I sat next to a woman who, when she got up, had on bright fuchsia undies beneath white, nylon exercise pants. My panty-line alarm went off to the point of insanity since everyone on the bus starred at her rather ample ass as she got off. And I mean everybody. You couldn’t help it, like following the bouncing ball.
Who possibly could find this attractive.
I mentioned it to my pal Camille when we met for drinks at the St. Regis.
“She was prowling for a date obviously,” Camille said while applying more gloss she did not need.
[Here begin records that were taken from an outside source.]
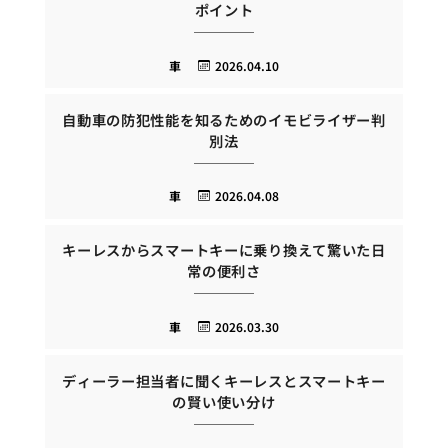
ポイント
車
2026.04.10
自動車の防犯性能を知るためのイモビライザー判
別法
車
2026.04.08
キーレスからスマートキーに乗り換えて驚いた日
常の便利さ
車
2026.03.30
ディーラー担当者に聞くキーレスとスマートキー
の賢い使い分け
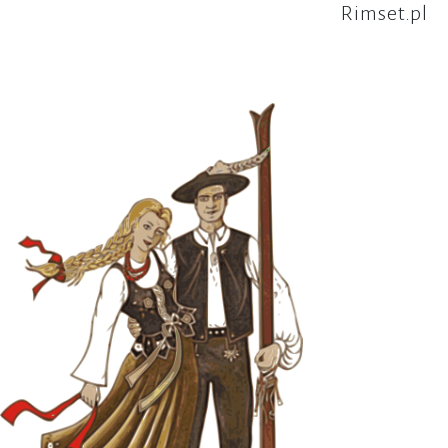
Rimset.pl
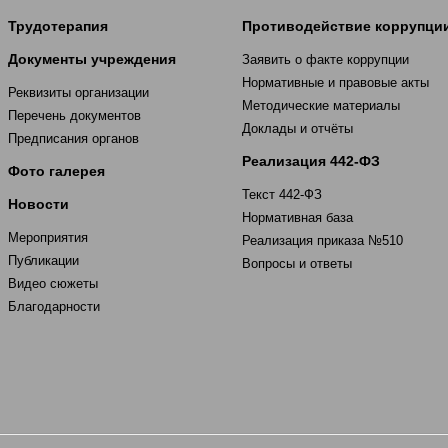
Трудотерапия
Противодействие коррупци
Документы учреждения
Заявить о факте коррупции
Нормативные и правовые акты
Реквизиты организации
Методические материалы
Перечень документов
Доклады и отчёты
Предписания органов
Реализация 442-ФЗ
Фото галерея
Текст 442-ФЗ
Новости
Нормативная база
Мероприятия
Реализация приказа №510
Публикации
Вопросы и ответы
Видео сюжеты
Благодарности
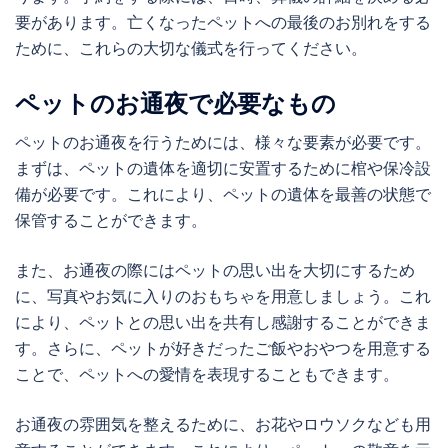
要があります。亡くなったペットへの最後のお別れをする
ために、これらの大切な儀式を行ってください。
ペットのお通夜で必要なもの
ペットのお通夜を行うためには、様々な要素が必要です。
まずは、ペットの遺体を適切に安置するために棺や保冷設
備が必要です。これにより、ペットの遺体を最善の状態で
保管することができます。
また、お通夜の際にはペットの思い出を大切にするため
に、写真やお気に入りのおもちゃを用意しましょう。これ
により、ペットとの思い出を共有し感謝することができま
す。さらに、ペットが好きだったご飯やおやつを用意する
ことで、ペットへの愛情を表現することもできます。
お通夜の雰囲気を整えるために、お花やロウソクなども用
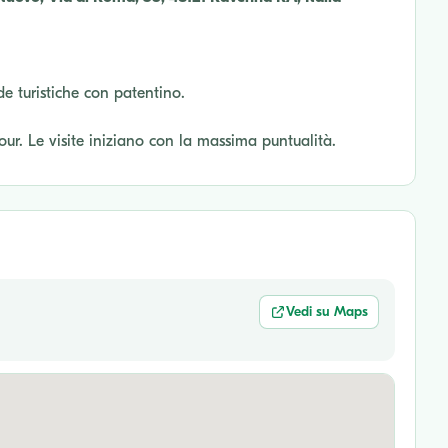
de turistiche con patentino.
tour. Le visite iniziano con la massima puntualità.
Vedi su Maps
“You do know how much I hate all that grease on your lips. It looks as if you’ve been eating pork chops.”
“You need more after 5 o’clock, how else will men know they want to kiss you.”
“Even if they dared, they’d side right off your face.”
“I didn’t hear that. And I’ll bet the girl with the pastel butt would agree with me. You just don’t try to get picked-up anymore Susannah, that’s your problem.”
“First of all, the man who finds a pink ass attractive is not the man I want to meet. Next he’ll assume my bra lights up, if I actually wore one.”
“That could be fun.”
“What’s happened to you Susannah. Your Connecticut is showing again and it’s so boring.”
“Hey, I don’t see you prancing around with a panty-line the width of a tire, so shut-up.”
“It’s just not my style, however I get it. You need to be bold to get noticed nowadays. There are too many women to choose from. They’re becoming like sling-backs in the spring. ”
“Camille, no more wine for you, do you hear me?”
This conversation depressed me. Between the indelible image of a rear the size of a birthday cake and Camille’s gloss that somehow got all over my wineglass, I wanted to escape. Camille’s no spring chicken and neither was that woman wiggling off the M13, so there’s something desperate about their efforts even if they could be perceived as noble.
I don’t want a thong that talks. I don’t want lips that could lubricate Japan either. You know what I want? A bath, a book, and a BLT without the B. How can it be a BLT without bacon you’re wondering? Well, it originally would have it, but I’m after the grease, not the pork, that sinks lavishly into the bread, a little like Camille’s gloss.
UGH, why did I say that? Now I’ll have to switch to a PBJ (peanut butter and jelly).